Given entries START

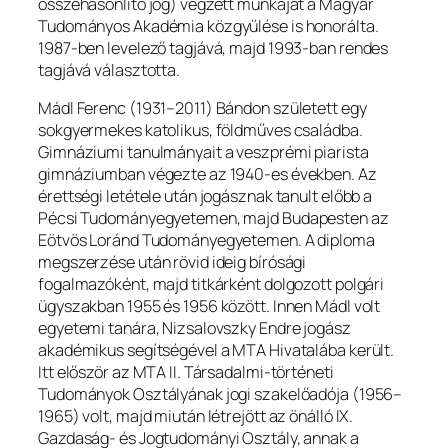
összehasonlító jog) végzett munkáját a Magyar
Tudományos Akadémia közgyűlése is honorálta.
1987-ben levelező tagjává, majd 1993-ban rendes
tagjává választotta.
Mádl Ferenc (1931–2011) Bándon született egy
sokgyermekes katolikus, földműves családba.
Gimnáziumi tanulmányait a veszprémi piarista
gimnáziumban végezte az 1940-es években. Az
érettségi letétele után jogásznak tanult előbb a
Pécsi Tudományegyetemen, majd Budapesten az
Eötvös Loránd Tudományegyetemen. A diploma
megszerzése után rövid ideig bírósági
fogalmazóként, majd titkárként dolgozott polgári
ügyszakban 1955 és 1956 között. Innen Mádl volt
egyetemi tanára, Nizsalovszky Endre jogász
akadémikus segítségével a MTA Hivatalába került.
Itt először az MTA II. Társadalmi-történeti
Tudományok Osztályának jogi szakelőadója (1956–
1965) volt, majd miután létrejött az önálló IX.
Gazdaság- és Jogtudományi Osztály, annak a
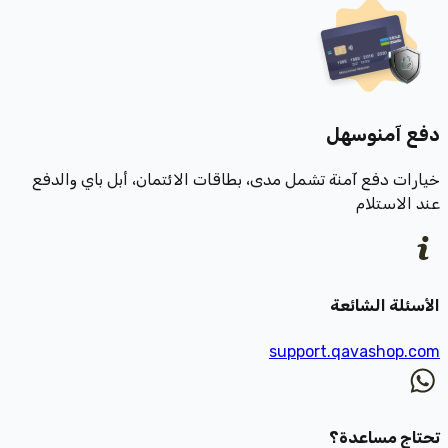
دفع آمن
وسهل
خيارات دفع آمنة تشمل مدى، بطاقات الائتمان، أبل باي والدفع
عند الاستلام
الأسئلة الشائعة
support.qavashop.com
تحتاج مساعدة؟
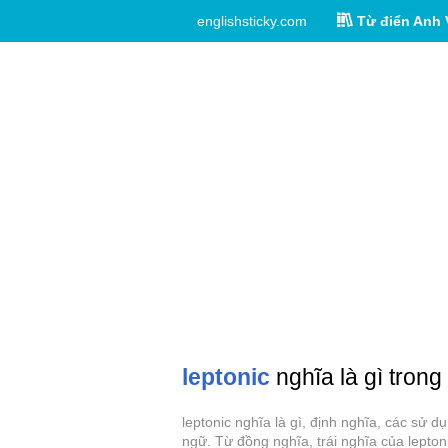
englishsticky.com
Từ điển Anh 
leptonic
nghĩa là gì trong
leptonic nghĩa là gì, định nghĩa, các sử 
ngữ. Từ đồng nghĩa, trái nghĩa của lepton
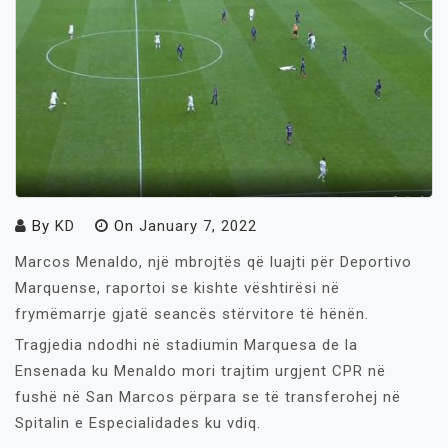
By
KD
On
January 7, 2022
Marcos Menaldo, një mbrojtës që luajti për Deportivo
Marquense, raportoi se kishte vështirësi në
frymëmarrje gjatë seancës stërvitore të hënën.
Tragjedia ndodhi në stadiumin Marquesa de la
Ensenada ku Menaldo mori trajtim urgjent CPR në
fushë në San Marcos përpara se të transferohej në
Spitalin e Especialidades ku vdiq.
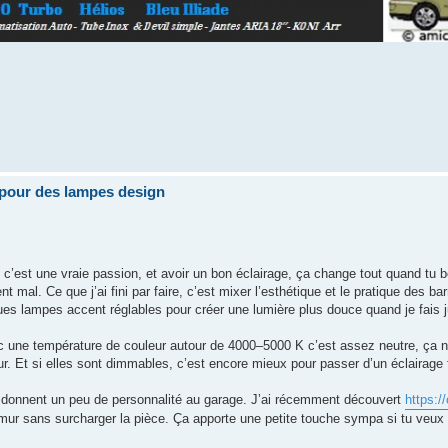
pour des lampes design
c’est une vraie passion, et avoir un bon éclairage, ça change tout quand tu
t mal. Ce que j’ai fini par faire, c’est mixer l’esthétique et le pratique des 
ques lampes accent réglables pour créer une lumière plus douce quand je fais ju
ec une température de couleur autour de 4000–5000 K c’est assez neutre, ça n
r. Et si elles sont dimmables, c’est encore mieux pour passer d’un éclairage f
i donnent un peu de personnalité au garage. J’ai récemment découvert
https://
mur sans surcharger la pièce. Ça apporte une petite touche sympa si tu veux 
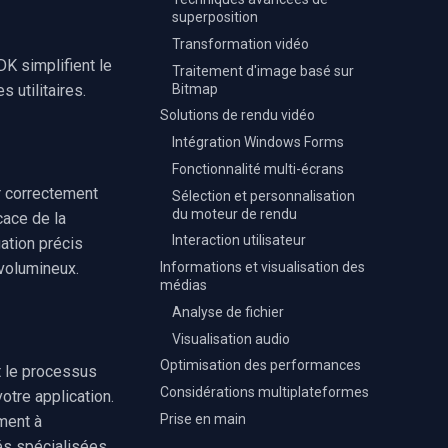
superposition
Transformation vidéo
K simplifient le
Traitement d'image basé sur
Bitmap
 utilitaires.
Solutions de rendu vidéo
Intégration Windows Forms
Fonctionnalité multi-écrans
r correctement
Sélection et personnalisation
du moteur de rendu
cace de la
Interaction utilisateur
ation précis
volumineux.
Informations et visualisation des
médias
Analyse de fichier
Visualisation audio
Optimisation des performances
t le processus
Considérations multiplateformes
otre application.
Prise en main
ment à
és spécialisées.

Given entries END

** How to complete this task **
Using the entries above, give again each line from the one containing "otre application." through the last line, exactly and only those.

** Written answer **
otre application.
Prise en main
ment à
és spécialisées.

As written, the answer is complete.